Being present allows you to appreciate the little things that usually go unnoticed, ultimately allowing you to be calmer and happier. So when you do this practice, find your point of focus. It can be noticing the weight of your body touching the ground, the sound of a fan, your heartbeat, your breath, anything…
Mantra Meditation
This doesn’t require you to sit down and chant the word “om.” I mean, it does but it’s a little more than that.
Mantra Meditation uses a sound, word or a short phrase that is chanted or repeated loudly, quietly, or silently to yourself. Similar to Mindfulness Meditation, you are focusing your attention to something specific, in this case, it’s sound.

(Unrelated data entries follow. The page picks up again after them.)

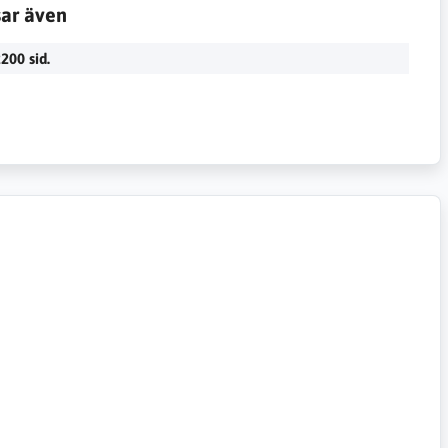
sar även
200 sid.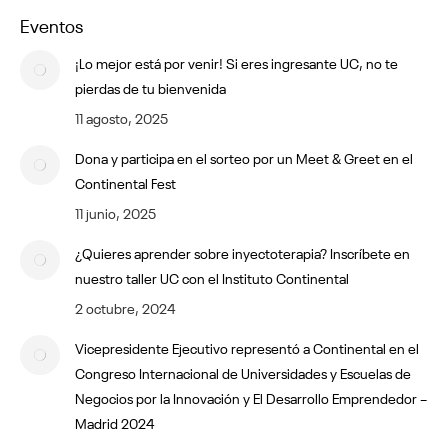
Eventos
¡Lo mejor está por venir! Si eres ingresante UC, no te
pierdas de tu bienvenida
11 agosto, 2025
Dona y participa en el sorteo por un Meet & Greet en el
Continental Fest
11 junio, 2025
¿Quieres aprender sobre inyectoterapia? Inscríbete en
nuestro taller UC con el Instituto Continental
2 octubre, 2024
Vicepresidente Ejecutivo representó a Continental en el
Congreso Internacional de Universidades y Escuelas de
Negocios por la Innovación y El Desarrollo Emprendedor –
Madrid 2024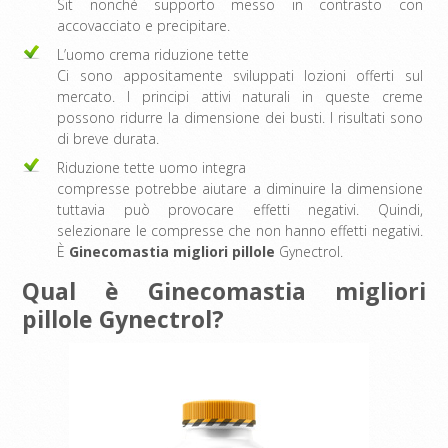
Sit nonché supporto messo in contrasto con
accovacciato e precipitare.
L’uomo crema riduzione tette
Ci sono appositamente sviluppati lozioni offerti sul
mercato. I principi attivi naturali in queste creme
possono ridurre la dimensione dei busti. I risultati sono
di breve durata.
Riduzione tette uomo integra
compresse potrebbe aiutare a diminuire la dimensione
tuttavia può provocare effetti negativi. Quindi,
selezionare le compresse che non hanno effetti negativi.
È
Ginecomastia migliori pillole
Gynectrol.
Qual è Ginecomastia migliori
pillole Gynectrol?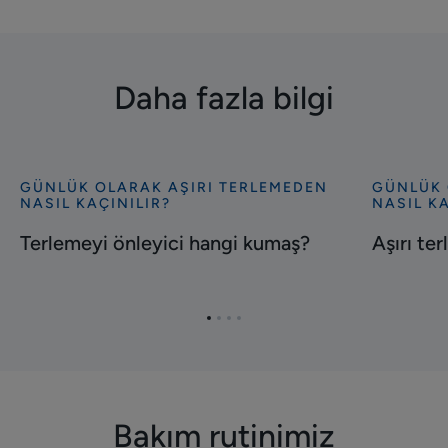
Daha fazla bilgi
GÜNLÜK OLARAK AŞIRI TERLEMEDEN
GÜNLÜK 
Keşfet
Keşfet
NASIL KAÇINILIR?
NASIL KA
Terlemeyi
Aşırı
Terlemeyi önleyici hangi kumaş?
Aşırı ter
önleyici
terleme
hangi
ve
kumaş?
fiziksel
aktivite
Öğe
Öğe
Öğe
Öğe
1'ye
2'ye
3'ye
4'ye
git
git
git
git
Bakım rutinimiz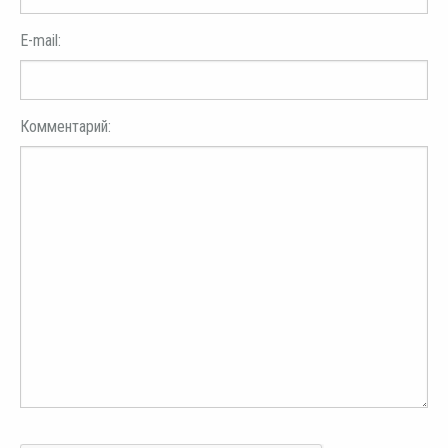
E-mail:
Комментарий: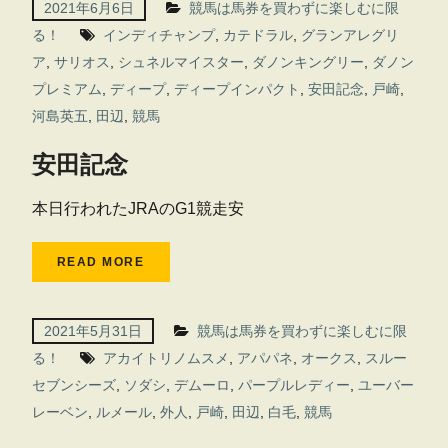
2021年6月6日
競馬は馬券を買わずに楽しむに限
る！
インディチャンプ
,
カテドラル
,
グランアレグリ
ア
,
サリオス
,
シュネルマイスター
,
ダノンキングリー
,
ダノン
プレミアム
,
ディープ
,
ディープインパクト
,
安田記念
,
戸崎
,
河島英五
,
田辺
,
競馬
安田記念
本日行われたJRAのG1競走安
READ MORE
2021年5月31日
競馬は馬券を買わずに楽しむに限
る！
アカイトリノムスメ
,
アパパネ
,
オークス
,
スルー
セブンシーズ
,
ソダシ
,
デムーロ
,
パープルレディー
,
ユーバー
レーベン
,
ルメール
,
外人
,
戸崎
,
田辺
,
白毛
,
競馬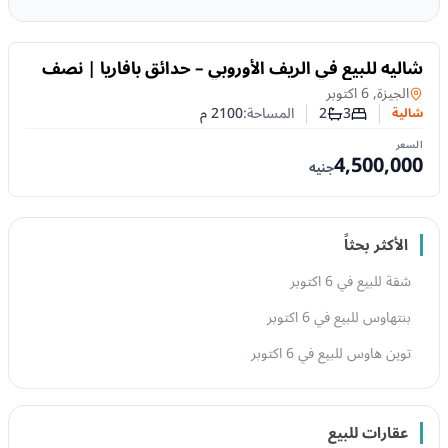
للبيع
شاليه للبيع في الريف الأوروبي – حدائق بافاريا | نصف
فدان تقريبًا وحمام سباحة خاص
شالية
في
الجيزة, 6 اكتوبر
3
2
المساحة:
2100
م
شالية
عدد غرف النوم
عدد الحمامات
السعر
4,500,000
جنيه
الأكثر بحثاً
شقة للبيع في 6 اكتوبر
بنتهاوس للبيع في 6 اكتوبر
توين هاوس للبيع في 6 اكتوبر
عقارات للبيع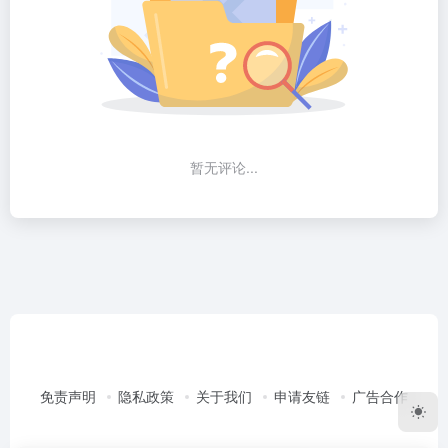
暂无评论...
免责声明
隐私政策
关于我们
申请友链
广告合作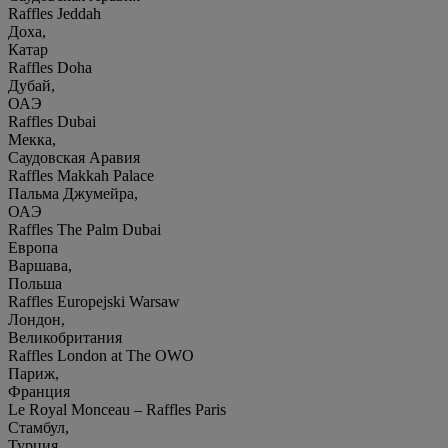
Raffles Jeddah
Доха,
Катар
Raffles Doha
Дубай,
ОАЭ
Raffles Dubai
Мекка,
Саудовская Аравия
Raffles Makkah Palace
Пальма Джумейра,
ОАЭ
Raffles The Palm Dubai
Европа
Варшава,
Польша
Raffles Europejski Warsaw
Лондон,
Великобритания
Raffles London at The OWO
Париж,
Франция
Le Royal Monceau – Raffles Paris
Стамбул,
Турция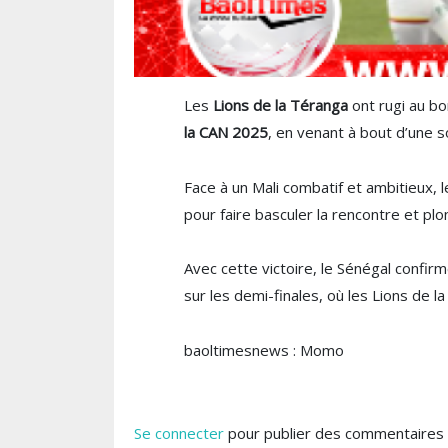
Les
Lions de la Téranga
ont rugi au bo
la CAN 2025
, en venant à bout d’une s
Face à un Mali combatif et ambitieux, 
pour faire basculer la rencontre et pl
Avec cette victoire, le Sénégal confir
sur les demi-finales, où les Lions de l
baoltimesnews : Momo
Se connecter
pour publier des commentaires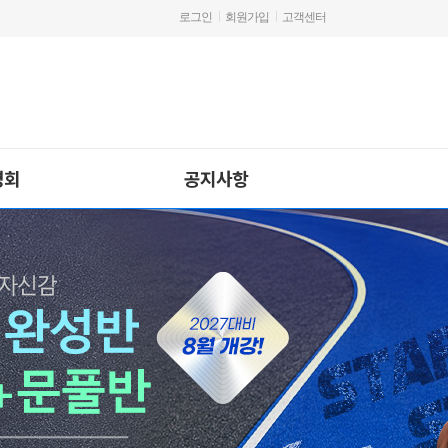
로그인
회원가입
고객센터
명회
공지사항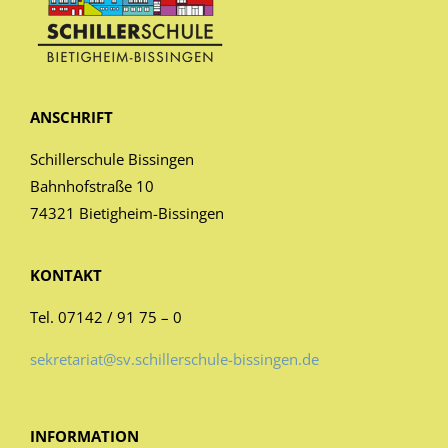
ANSCHRIFT
Schillerschule Bissingen
Bahnhofstraße 10
74321 Bietigheim-Bissingen
KONTAKT
Tel. 07142 / 91 75 – 0
sekretariat@sv.schillerschule-bissingen.de
INFORMATION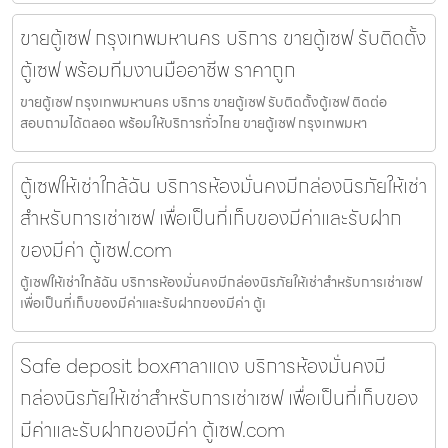
ขายตู้เซฟ กรุงเทพมหานคร บริการ ขายตู้เซฟ รับติดตั้ง
ตู้เซฟ พร้อมทีมงานมืออาชีพ ราคาถูก
ขายตู้เซฟ กรุงเทพมหานคร บริการ ขายตู้เซฟ รับติดตั้งตู้เซฟ ติดต่อ
สอบถามได้ตลอด พร้อมให้บริการทั่วไทย ขายตู้เซฟ กรุงเทพมหา
ตู้เซฟให้เช่าใกล้ฉัน บริการห้องมั่นคงมีกล่องนิรภัยให้เช่า
สำหรับการเช่าเซฟ เพื่อเป็นที่เก็บของมีค่าและรับฝาก
ของมีค่า ตู้เซฟ.com
ตู้เซฟให้เช่าใกล้ฉัน บริการห้องมั่นคงมีกล่องนิรภัยให้เช่าสำหรับการเช่าเซฟ
เพื่อเป็นที่เก็บของมีค่าและรับฝากของมีค่า ตู้เ
Safe deposit boxศาลาแดง บริการห้องมั่นคงมี
กล่องนิรภัยให้เช่าสำหรับการเช่าเซฟ เพื่อเป็นที่เก็บของ
มีค่าและรับฝากของมีค่า ตู้เซฟ.com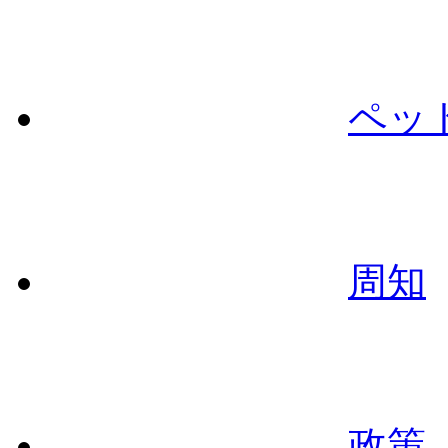
ペッ
周知
政策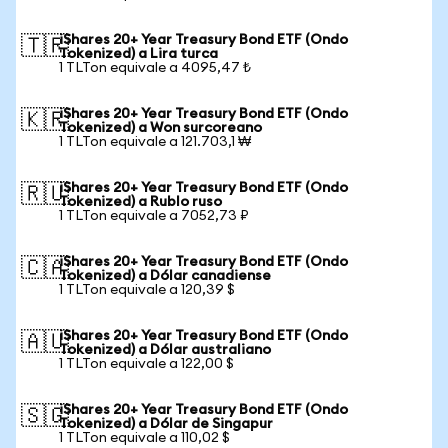
iShares 20+ Year Treasury Bond ETF (Ondo
🇹🇷
Tokenized) a Lira turca
1 TLTon equivale a 4095,47 ₺
iShares 20+ Year Treasury Bond ETF (Ondo
🇰🇷
Tokenized) a Won surcoreano
1 TLTon equivale a 121.703,1 ₩
iShares 20+ Year Treasury Bond ETF (Ondo
🇷🇺
Tokenized) a Rublo ruso
1 TLTon equivale a 7052,73 ₽
iShares 20+ Year Treasury Bond ETF (Ondo
🇨🇦
Tokenized) a Dólar canadiense
1 TLTon equivale a 120,39 $
iShares 20+ Year Treasury Bond ETF (Ondo
🇦🇺
Tokenized) a Dólar australiano
1 TLTon equivale a 122,00 $
iShares 20+ Year Treasury Bond ETF (Ondo
🇸🇬
Tokenized) a Dólar de Singapur
1 TLTon equivale a 110,02 $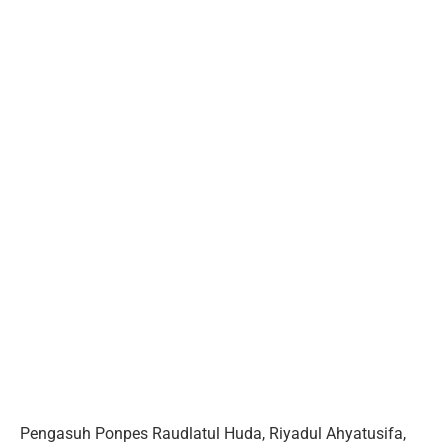
Pengasuh Ponpes Raudlatul Huda, Riyadul Ahyatusifa,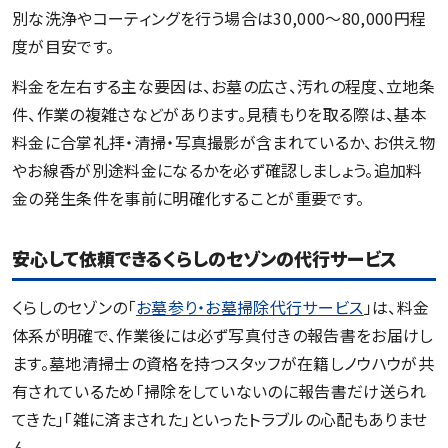
別な洗浄やコーティングを行う場合は30,000～80,000円程
度が目安です。
料金を左右する主な要因は、お墓の広さ、汚れの程度、立地条
件、作業の複雑さなどがあります。見積もりを取る際は、基本
料金に合掌礼拝・清掃・写真撮影が含まれているか、お供え物
やお線香が別途料金になるかを必ず確認しましょう。追加料
金の発生条件を事前に明確化することが重要です。
安心して依頼できるくらしのセゾンの代行サービス
くらしのセゾンの「
お墓参り・お墓掃除代行サービス
」は、料金
体系が明確で、作業後には必ず写真付きの報告書をお届けし
ます。墓地清掃士の資格を持つスタッフが在籍しノウハウが共
有されているため「掃除をしていないのに報告書だけ送られ
てきた」「雑に済まされた」といったトラブルの心配もありませ
ん。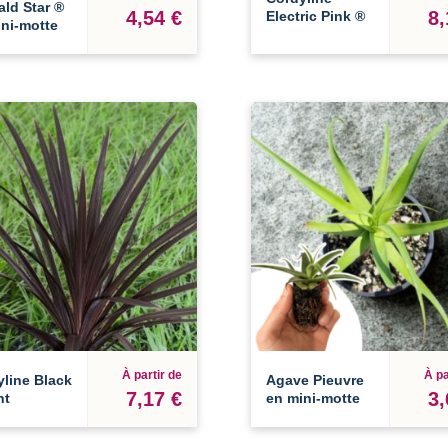
ld Star ®
4,54 €
8,
Electric Pink ®
ni-motte
À partir de
À pa
line Black
Agave Pieuvre
7,17 €
3,
ht
en mini-motte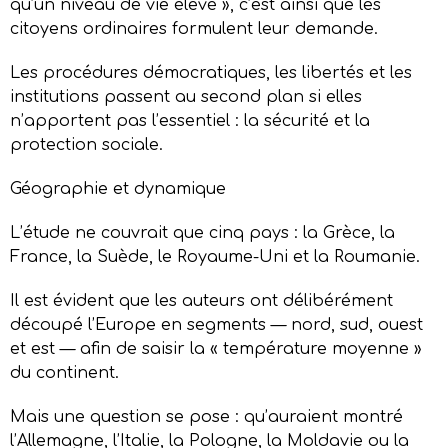
qu’un niveau de vie élevé », c’est ainsi que les
citoyens ordinaires formulent leur demande.
Les procédures démocratiques, les libertés et les
institutions passent au second plan si elles
n’apportent pas l’essentiel : la sécurité et la
protection sociale.
Géographie et dynamique
L’étude ne couvrait que cinq pays : la Grèce, la
France, la Suède, le Royaume-Uni et la Roumanie.
Il est évident que les auteurs ont délibérément
découpé l’Europe en segments — nord, sud, ouest
et est — afin de saisir la « température moyenne »
du continent.
Mais une question se pose : qu’auraient montré
l’Allemagne, l’Italie, la Pologne, la Moldavie ou la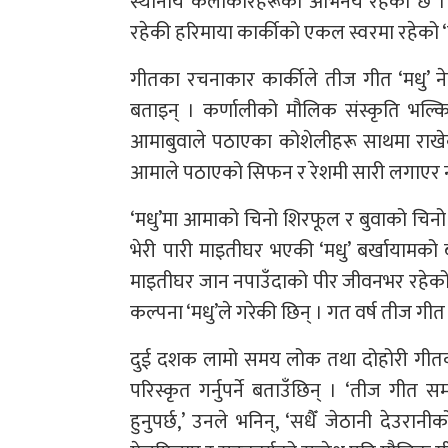
स्थानीय कलाकारहरूको अभिनय रहेको छ । राष्
रहेकी हरिमाया कार्कीको एकल स्वरमा रहेको ‘म
गीतका रचनाकार कार्कीले तीज गीत ‘मधु’ ने
बताइन् । कर्णालीको मौलिक संस्कृति भल्
आमाबुवाले पठाएका कोशेलीहरू साथमा राखे
आमाले पठाएको सिफन र रेशमी सारी लगाएर न
‘मधु’मा आमाको चिनो शिरफूल र बुवाको चिनो
भेरी पारी माइतीघर भएकी ‘मधु’ बर्खायामको 
माइतीघर जान नपाउँदाको पीर जीवनभर रहेको
कल्पना ‘मधु’ले गरेकी छिन् । गत वर्ष तीज गीत ‘प
दुई दशक लामो समय लोक तथा दोहोरी गीतको 
परिस्कृत गर्नुपर्ने बताउँछिन् । ‘तीज गीत
हुनुपर्छ,’ उनले भनिन्, ‘सधैँ जेठानी देउर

Using this technique can help ease your mind from all of the unwanted thoughts you may have. Concentrating on a word or phrase draws your attention solely to what you’re chanting- allowing you to detach from negative thoughts.
Giving your mind something simple to focus on can benefit you with great relief.
Mantras can be anything you want. Mine is simply “peace.” People who are more spiritual may use a biblical phrase such as “Let go and let God.” Others can be something like:
- I am content in this moment
- I am that I am
- I am enough

When trying to figure out your Mantra, write down words or phrases you want to immerse yourself in. If you can make a phrase from them, use it. If not, just chant the words separately. Try to keep it between 5 to 10 so you’re not thinking too hard about it.
If you’re still having trouble, check out these two links I, personally, found helpful.
These techniques are what I’ve been practicing most. They’re all great for beginners and experienced meditators. I would love to write another post on other types of meditation once I feel like I can move on.